Andrew just can’t break the news to her daughter.
“Just this morning she asked me, ‘It’s only two more weeks until we go to New York.’ I didn’t have the heart to tell her she’s not going,” Andrew said.
11 News was unable to contact anyone associated with the charity either, but going back through our archives, we found a story we did on them back in 2003.
That year, the Texas Wishing Well Foundation took 13-year-old cancer patient Stephen Rael on a shopping spree at Toys-R-Us.
A cab driver was paid to bring all the gifts home, but he stole them.
“I am so sorry that I’m crying, but to have somebody just do that is horrible, because we put so much heart into it,” Texas Wishing Well’s Frank Willis said through tears back in 2003.

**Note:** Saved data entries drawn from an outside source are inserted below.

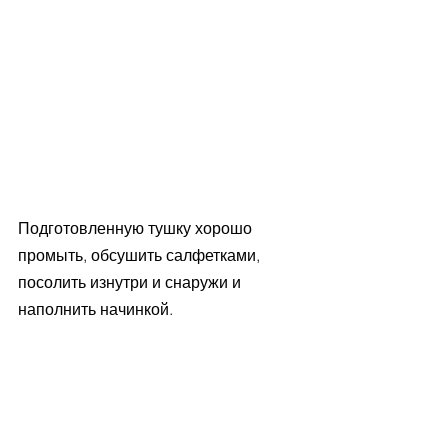
Подготовленную тушку хорошо 
промыть, обсушить салфетками, 
посолить изнутри и снаружи и 
наполнить начинкой.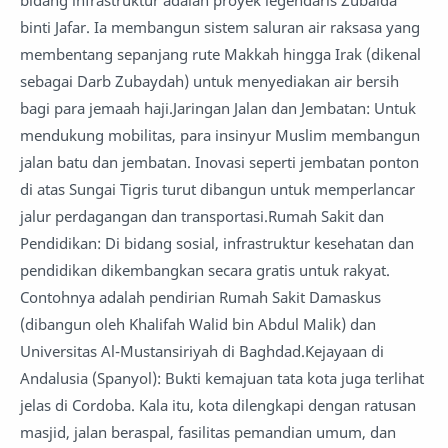
bidang infrastruktur adalah proyek legendaris Zubaida
binti Jafar. Ia membangun sistem saluran air raksasa yang
membentang sepanjang rute Makkah hingga Irak (dikenal
sebagai Darb Zubaydah) untuk menyediakan air bersih
bagi para jemaah haji.Jaringan Jalan dan Jembatan: Untuk
mendukung mobilitas, para insinyur Muslim membangun
jalan batu dan jembatan. Inovasi seperti jembatan ponton
di atas Sungai Tigris turut dibangun untuk memperlancar
jalur perdagangan dan transportasi.Rumah Sakit dan
Pendidikan: Di bidang sosial, infrastruktur kesehatan dan
pendidikan dikembangkan secara gratis untuk rakyat.
Contohnya adalah pendirian Rumah Sakit Damaskus
(dibangun oleh Khalifah Walid bin Abdul Malik) dan
Universitas Al-Mustansiriyah di Baghdad.Kejayaan di
Andalusia (Spanyol): Bukti kemajuan tata kota juga terlihat
jelas di Cordoba. Kala itu, kota dilengkapi dengan ratusan
masjid, jalan beraspal, fasilitas pemandian umum, dan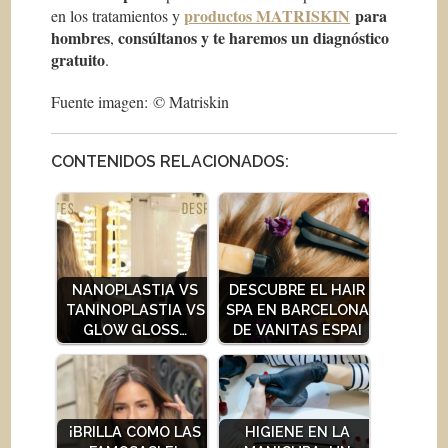
productos MATRISKIN
para
en los tratamientos y
hombres
consúltanos y te haremos un diagnóstico
,
gratuito
.
Fuente imagen: © Matriskin
CONTENIDOS RELACIONADOS:
NANOPLASTIA VS
DESCUBRE EL HAIR
TANINOPLASTIA VS
SPA EN BARCELONA
GLOW GLOSS…
DE VANITAS ESPAI
¡BRILLA COMO LAS
HIGIENE EN LA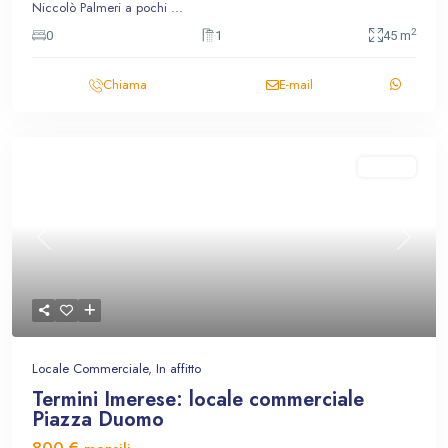
Niccolò Palmeri a pochi
...
2
0
1
45 m
Chiama
E-mail
In affitto
Previous
Next
Locale Commerciale
,
In affitto
Termini Imerese: locale commerciale
Piazza Duomo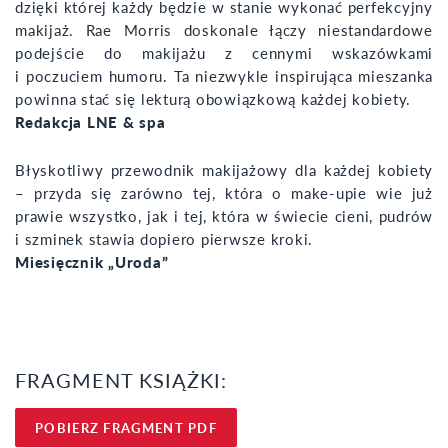
dzięki której każdy będzie w stanie wykonać perfekcyjny
makijaż. Rae Morris doskonale łączy niestandardowe
podejście do makijażu z cennymi wskazówkami
i poczuciem humoru. Ta niezwykle inspirująca mieszanka
powinna stać się lekturą obowiązkową każdej kobiety.
Redakcja LNE & spa
Błyskotliwy przewodnik makijażowy dla każdej kobiety
– przyda się zarówno tej, która o make-upie wie już
prawie wszystko, jak i tej, która w świecie cieni, pudrów
i szminek stawia dopiero pierwsze kroki.
Miesięcznik „Uroda”
FRAGMENT KSIĄŻKI:
POBIERZ FRAGMENT PDF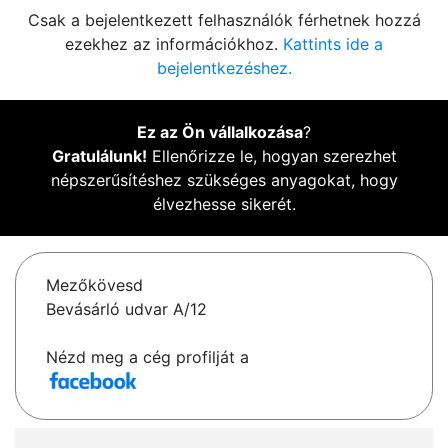
Csak a bejelentkezett felhasználók férhetnek hozzá
ezekhez az információkhoz.
Kattints ide a
bejelentkezéshez.
Ez az Ön vállalkozása
?
Gratulálunk!
Ellenőrizze le, hogyan szerezhet
népszerűsítéshez szükséges anyagokat, hogy
élvezhesse sikerét.
Mezőkövesd
Bevásárló udvar A/12
Nézd meg a cég profilját a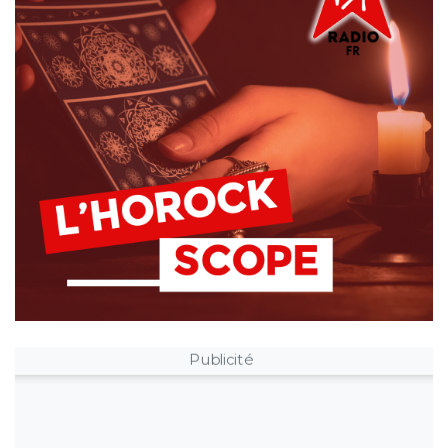
Publicité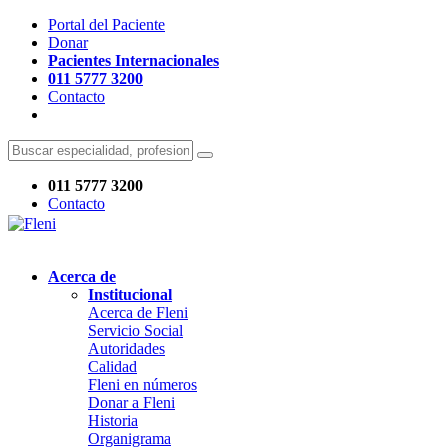
Portal del Paciente
Donar
Pacientes Internacionales
011 5777 3200
Contacto
011 5777 3200
Contacto
Acerca de
Institucional
Acerca de Fleni
Servicio Social
Autoridades
Calidad
Fleni en números
Donar a Fleni
Historia
Organigrama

Willis is one of three people associated with the foundation that McGuire and Andrew said they were dealing with. Now he’s nowhere to be found.
Like Andrew, McGuire said she doesn’t have the heart to tell her son.
“No, I can’t. I won’t tell him. I am still hoping somehow, some way it happens for him, so that I don’t have to tell him there are such nasty people out there that hurt children like this,” McGuire said.